==== GIVEN INFORMATION ====

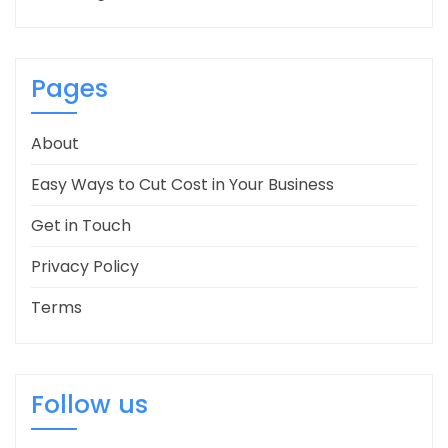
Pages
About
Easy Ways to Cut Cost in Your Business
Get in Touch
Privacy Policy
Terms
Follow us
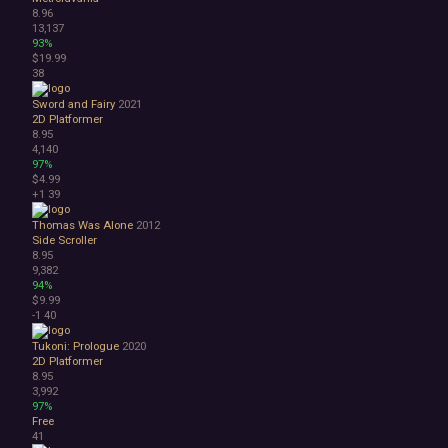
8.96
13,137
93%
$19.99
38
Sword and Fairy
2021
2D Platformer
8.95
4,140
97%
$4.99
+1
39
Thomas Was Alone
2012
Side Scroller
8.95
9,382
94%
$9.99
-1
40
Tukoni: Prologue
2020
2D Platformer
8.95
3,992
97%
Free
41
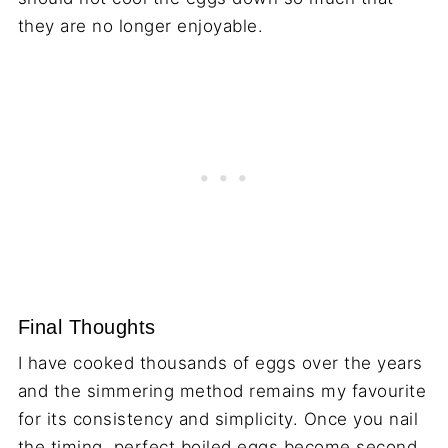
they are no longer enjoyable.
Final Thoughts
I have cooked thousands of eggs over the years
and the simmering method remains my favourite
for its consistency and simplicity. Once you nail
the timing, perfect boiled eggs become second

====
==== GIVEN INFORMATION ====

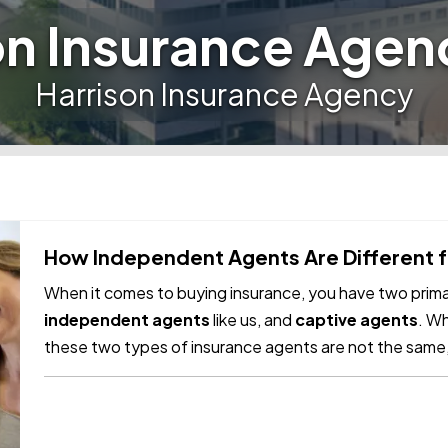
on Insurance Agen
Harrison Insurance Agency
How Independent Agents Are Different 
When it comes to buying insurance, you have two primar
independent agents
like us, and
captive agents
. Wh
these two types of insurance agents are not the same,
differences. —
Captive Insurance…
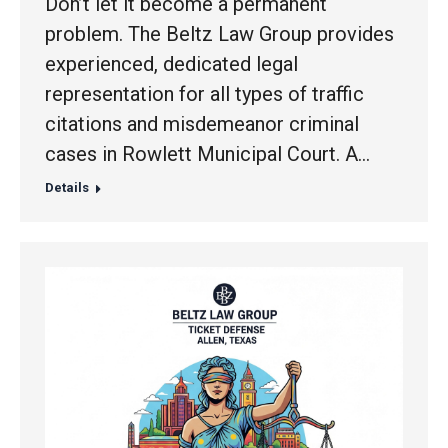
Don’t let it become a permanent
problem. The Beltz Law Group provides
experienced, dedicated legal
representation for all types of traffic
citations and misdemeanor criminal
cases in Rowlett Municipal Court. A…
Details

====
==== GIVEN INFORMATION ====

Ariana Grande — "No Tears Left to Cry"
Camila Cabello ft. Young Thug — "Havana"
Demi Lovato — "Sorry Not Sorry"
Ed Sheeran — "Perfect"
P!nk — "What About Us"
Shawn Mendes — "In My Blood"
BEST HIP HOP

====

- [WHAT YOU NEED TO DO]
Report the number of lines in the material above that include the string "become". Nothing else belongs in the answer.

- [OUTPUT FOR THIS TASK]
2